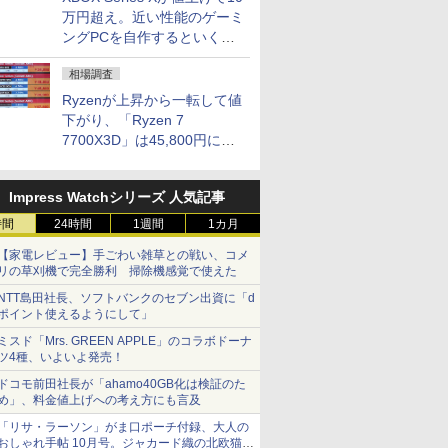
万円超え。近い性能のゲーミ
ングPCを自作するといくら
になる？
相場調査
Ryzenが上昇から一転して値
下がり、「Ryzen 7
7700X3D」は45,800円に急
落し「Ryzen 7 7800X3D」
との価格逆転解消 [8月前半の
Impress Watchシリーズ 人気記事
CPU価格]
時間
24時間
1週間
1カ月
【家電レビュー】手ごわい雑草との戦い、コメ
リの草刈機で完全勝利 掃除機感覚で使えた
NTT島田社長、ソフトバンクのセブン出資に「d
ポイント使えるようにして」
ミスド「Mrs. GREEN APPLE」のコラボドーナ
ツ4種、いよいよ発売！
ドコモ前田社長が「ahamo40GB化は検証のた
め」、料金値上げへの考え方にも言及
「リサ・ラーソン」がま口ポーチ付録、大人の
おしゃれ手帖 10月号。ジャカード織の北欧猫デ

* * *

## Task statement:
Within the listing above, give again exactly every line from the line with "ングPCを自作するといくら" through the line with "め」、料金値上げへの考え方にも言及", both included, and no other line.

## Output of the exercise:
ングPCを自作するといくら
になる？
相場調査
Ryzenが上昇から一転して値
下がり、「Ryzen 7
7700X3D」は45,800円に急
落し「Ryzen 7 7800X3D」
との価格逆転解消 [8月前半の
Impress Watchシリーズ 人気記事
CPU価格]
時間
24時間
1週間
1カ月
【家電レビュー】手ごわい雑草との戦い、コメ
リの草刈機で完全勝利 掃除機感覚で使えた
NTT島田社長、ソフトバンクのセブン出資に「d
ポイント使えるようにして」
ミスド「Mrs. GREEN APPLE」のコラボドーナ
ツ4種、いよいよ発売！
ドコモ前田社長が「ahamo40GB化は検証のた
め」、料金値上げへの考え方にも言及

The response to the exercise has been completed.